During each epoch the EKF processes the entries from measurements.json in chronological order. Supported types are currently range and range_rate. Each record carries its own noise standard deviation (range_noise_std_m, range_rate_noise_std_mps), allowing heterogeneous observables to coexist inside the same update step. The reporting layer applies a robust MAD-based filter to residuals and state errors before producing summary statistics and plots.

Visibility-conditioned accuracy

state_error_by_satellite_count.csv captures how solution quality changes with the number of visible satellites. Each bin aggregates the EKF epochs that shared the same visibility count and reports the horizontal, vertical, and full 3D position error statistics (RMS, 95th, 99.7th percentiles). The horizontal component is evaluated in the local tangent plane, the vertical term is aligned with the receiver up-axis, and the 3D column reuses the radial error magnitude saved in the state-error timeseries. This makes it easy to spot thresholds where sparse geometry starts to blow up the solution.

Trace logging

poetry run acons estimate --log-level TRACE … now emits structured context before the EKF starts: the resolved receiver longitude/latitude/height/source, the measurement configuration (observable types, carrier/chip rates, two-way cadence/delay, RNG seed), and the estimator setup (initial position/ velocity/clock state plus process-noise scalars, DEM configuration, latency flags, downsampling). Once the EKF begins ingesting measurements, TRACE waits until the filter finishes and then reports a single summary covering the entire run: average/minimum satellite counts, covariance-derived σ statistics for every state component (mean, RMS, and max of the per-epoch standard deviations), plus innovation statistics for each measurement type (count, mean/rms residuals, predicted σ).
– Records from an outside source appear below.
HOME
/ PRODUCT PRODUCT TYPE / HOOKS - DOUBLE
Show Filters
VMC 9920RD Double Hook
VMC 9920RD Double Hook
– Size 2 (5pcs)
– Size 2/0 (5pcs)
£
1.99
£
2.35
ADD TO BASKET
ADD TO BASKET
The initialisation record still captures which observables are enabled and the starting covariance. These summaries appear inline with the textual log so you can quickly verify that the filter is using the expected measurements and noise settings without wading through thousands of lines.

Each reported σ statistic comes straight from the EKF covariance: at every epoch we read the relevant diagonal entry, take its square root to recover the one-sigma standard deviation, and add that value to a running list per state component. The TRACE summary then reports the mean, RMS, and maximum of those σ samples so you can see how the covariance-driven uncertainty evolves without digging into ekf_covariances.parquet. We also compute root-sum-square position and velocity σ values (combining the X/Y/Z or Vx/Vy/Vz entries) so you have a single scalar describing the 3D bounds for those state groups; their mean/RMS/max are logged alongside the per-component stats.

For each measurement type, TRACE additionally prints the mean σ_pred, which represents the EKF innovation standard deviation (the square root of the innovation covariance that combines thermal noise with the propagated state covariance). Comparing the residual RMS against σ_pred makes it easy to spot whether the EKF is optimistic (residuals ≫ σ_pred) or if the measurement settings are too noisy.

Once the EKF finishes and the state/residual outputs are written, the CLI appends another TRACE block summarising the realised 3D position error, 3D velocity error, and clock-bias error (each reported as mean/RMS/max|x|/P95/P99, derived from the difference between the estimated state and the configured truth). This provides an immediate “how did the solution perform?” snapshot without waiting to inspect state_error_stats.csv.